WORK INSTRUCTION: Further down are entries; set down exactly and only the lines from the one with "kan stof en vuil worden verwijderd. We raden" up to and including the one with "oa học, việc", dropping each picture.

Saved data entries

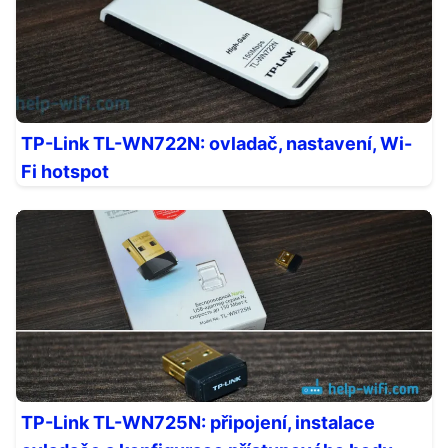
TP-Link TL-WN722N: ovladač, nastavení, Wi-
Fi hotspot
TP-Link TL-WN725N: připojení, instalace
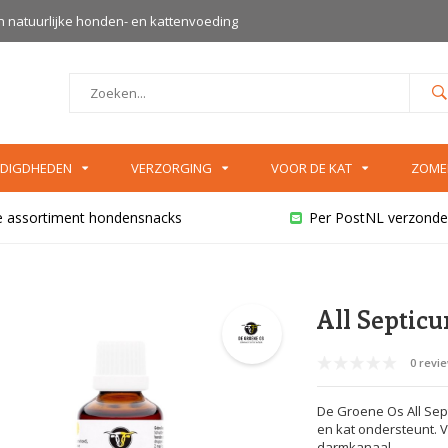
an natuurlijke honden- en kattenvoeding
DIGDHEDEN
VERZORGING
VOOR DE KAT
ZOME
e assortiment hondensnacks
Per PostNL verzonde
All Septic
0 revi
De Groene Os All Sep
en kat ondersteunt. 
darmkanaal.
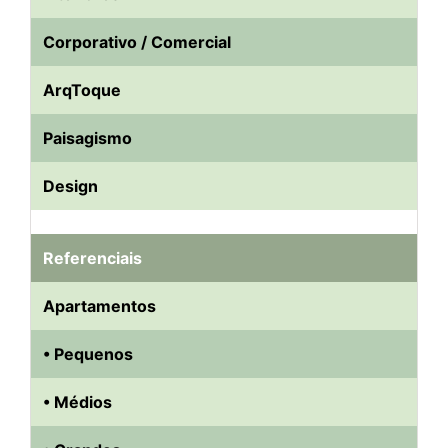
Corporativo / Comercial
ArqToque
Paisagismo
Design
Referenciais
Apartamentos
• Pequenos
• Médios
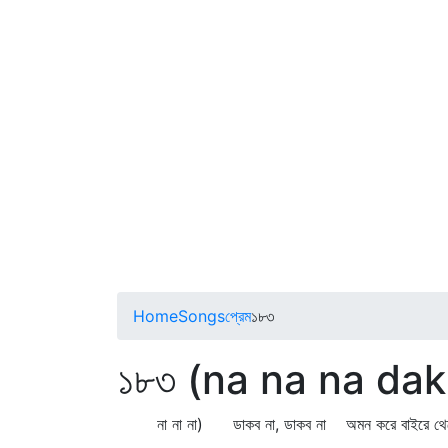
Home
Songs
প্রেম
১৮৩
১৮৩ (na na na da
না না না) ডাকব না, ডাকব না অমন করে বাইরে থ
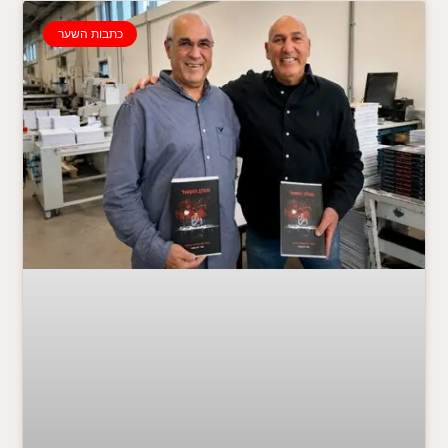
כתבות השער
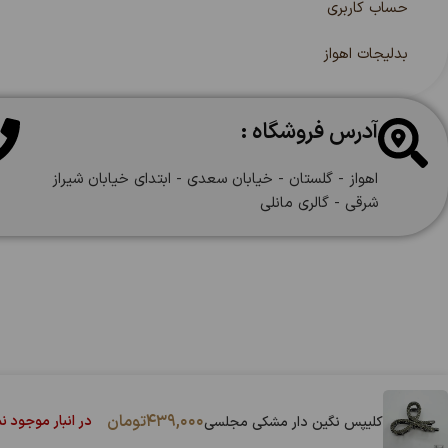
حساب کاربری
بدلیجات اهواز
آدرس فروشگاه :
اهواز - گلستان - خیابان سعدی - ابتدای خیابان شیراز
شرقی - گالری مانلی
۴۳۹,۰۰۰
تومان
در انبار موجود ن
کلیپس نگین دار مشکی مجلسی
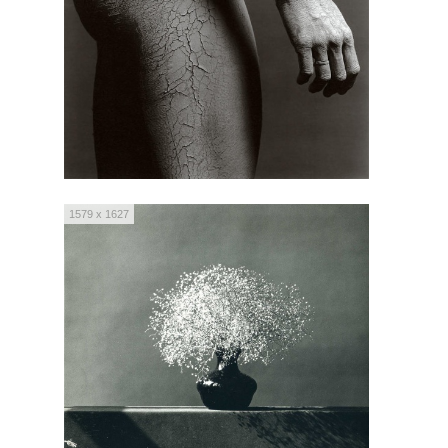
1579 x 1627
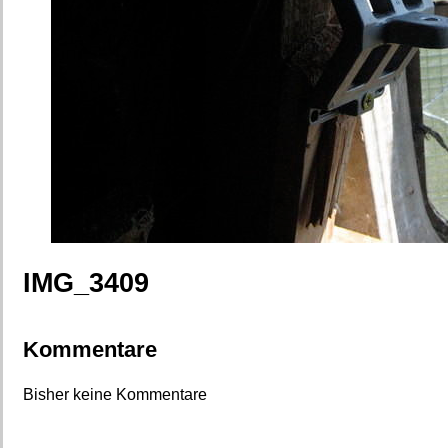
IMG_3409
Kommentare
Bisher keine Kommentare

...

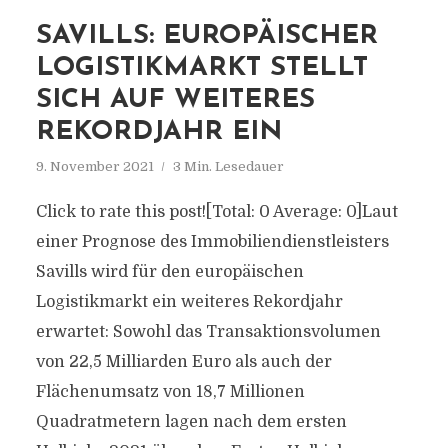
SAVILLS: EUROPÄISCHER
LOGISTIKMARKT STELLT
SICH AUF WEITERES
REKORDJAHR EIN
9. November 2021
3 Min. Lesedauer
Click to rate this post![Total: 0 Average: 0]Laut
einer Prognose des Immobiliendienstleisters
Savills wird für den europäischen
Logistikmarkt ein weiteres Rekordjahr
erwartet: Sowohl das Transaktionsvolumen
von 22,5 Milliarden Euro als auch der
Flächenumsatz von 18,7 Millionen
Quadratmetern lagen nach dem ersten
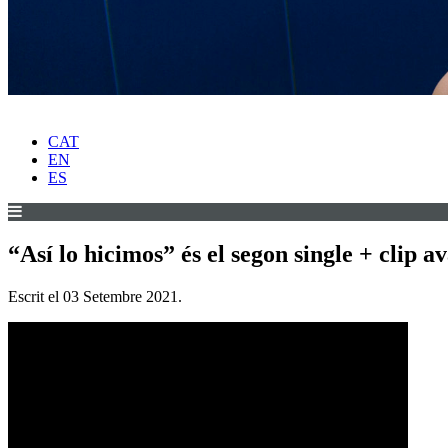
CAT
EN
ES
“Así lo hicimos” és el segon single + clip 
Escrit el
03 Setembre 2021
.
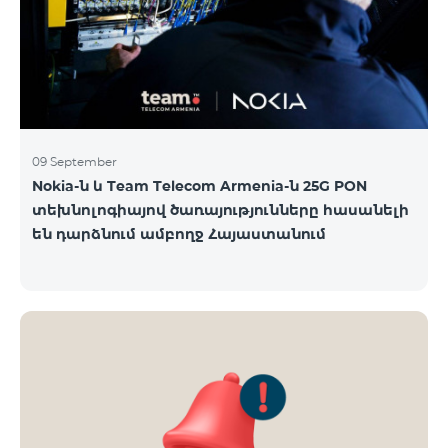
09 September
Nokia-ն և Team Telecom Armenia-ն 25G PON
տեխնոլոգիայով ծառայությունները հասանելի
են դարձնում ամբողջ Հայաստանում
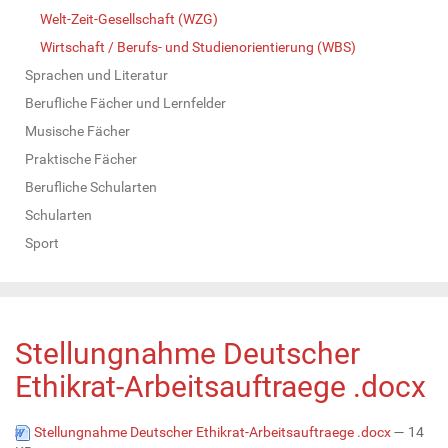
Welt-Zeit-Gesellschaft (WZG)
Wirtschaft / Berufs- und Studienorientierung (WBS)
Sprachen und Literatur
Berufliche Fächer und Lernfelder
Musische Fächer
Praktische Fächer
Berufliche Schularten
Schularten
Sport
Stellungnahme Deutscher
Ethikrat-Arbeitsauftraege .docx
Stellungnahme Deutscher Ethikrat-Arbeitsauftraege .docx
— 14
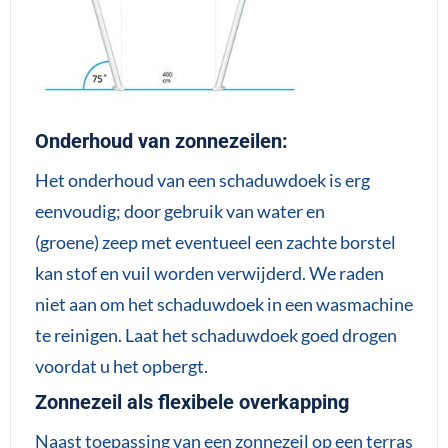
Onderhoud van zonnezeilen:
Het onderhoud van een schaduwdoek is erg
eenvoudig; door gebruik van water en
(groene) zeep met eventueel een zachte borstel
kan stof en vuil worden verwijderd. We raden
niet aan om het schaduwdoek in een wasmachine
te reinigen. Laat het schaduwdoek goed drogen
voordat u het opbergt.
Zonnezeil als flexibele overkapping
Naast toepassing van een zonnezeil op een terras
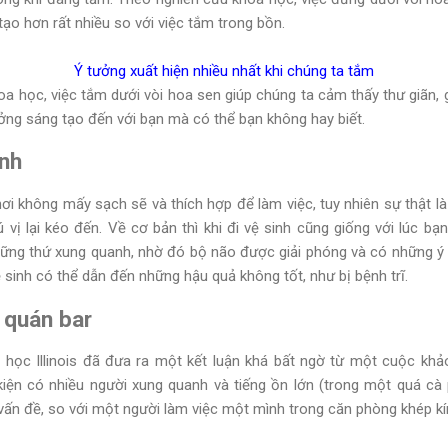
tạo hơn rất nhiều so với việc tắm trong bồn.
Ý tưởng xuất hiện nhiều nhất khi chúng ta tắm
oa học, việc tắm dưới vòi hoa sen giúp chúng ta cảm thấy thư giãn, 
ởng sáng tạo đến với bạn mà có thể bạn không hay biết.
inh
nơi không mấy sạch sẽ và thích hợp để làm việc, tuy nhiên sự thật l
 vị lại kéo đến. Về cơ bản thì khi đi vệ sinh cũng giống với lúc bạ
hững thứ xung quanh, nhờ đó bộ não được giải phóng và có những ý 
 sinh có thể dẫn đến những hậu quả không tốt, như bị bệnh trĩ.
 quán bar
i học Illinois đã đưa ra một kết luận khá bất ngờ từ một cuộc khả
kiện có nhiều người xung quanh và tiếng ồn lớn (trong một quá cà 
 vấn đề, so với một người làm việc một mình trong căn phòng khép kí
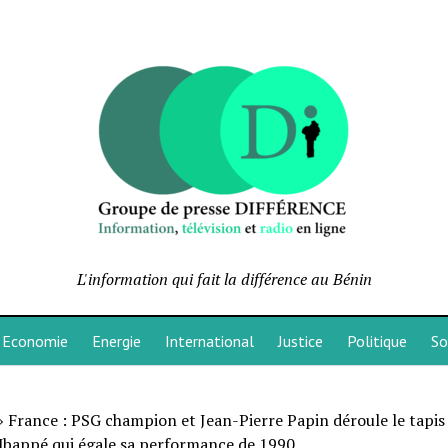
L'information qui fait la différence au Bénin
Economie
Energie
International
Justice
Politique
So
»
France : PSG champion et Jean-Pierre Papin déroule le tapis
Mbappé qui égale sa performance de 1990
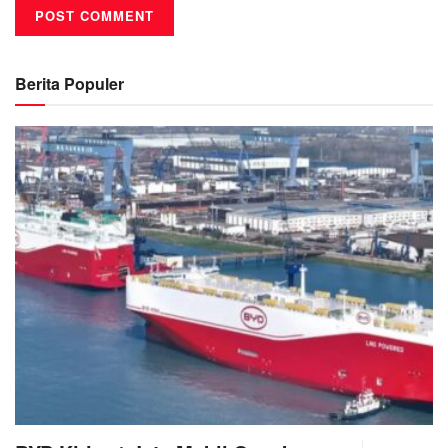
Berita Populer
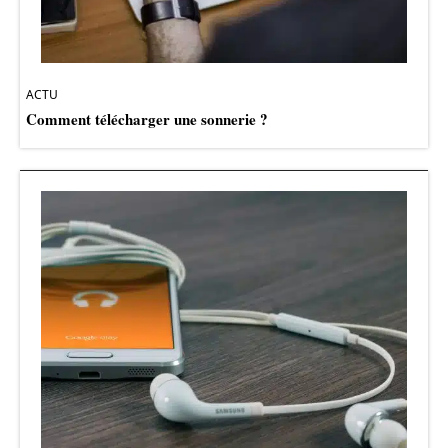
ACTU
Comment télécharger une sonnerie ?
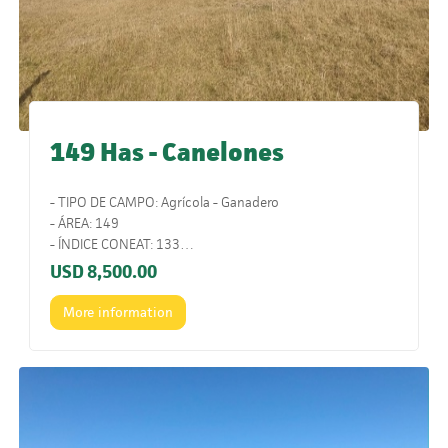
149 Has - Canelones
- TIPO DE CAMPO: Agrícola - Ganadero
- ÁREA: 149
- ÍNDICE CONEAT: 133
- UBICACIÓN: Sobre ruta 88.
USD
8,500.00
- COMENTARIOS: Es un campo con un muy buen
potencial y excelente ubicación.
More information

RESULT:
kan stof en vuil worden verwijderd. We raden
niet aan om het schaduwdoek in een wasmachine
te reinigen. Laat het schaduwdoek goed drogen
voordat u het opbergt.
Zonnezeil als flexibele overkapping
Naast toepassing van een zonnezeil op een terras
tạo hơn rất nhiều so với việc tắm trong bồn.
Ý tưởng xuất hiện nhiều nhất khi chúng ta tắm
oa học, việc tắm dưới vòi hoa sen giúp chúng ta cảm thấy thư giãn, 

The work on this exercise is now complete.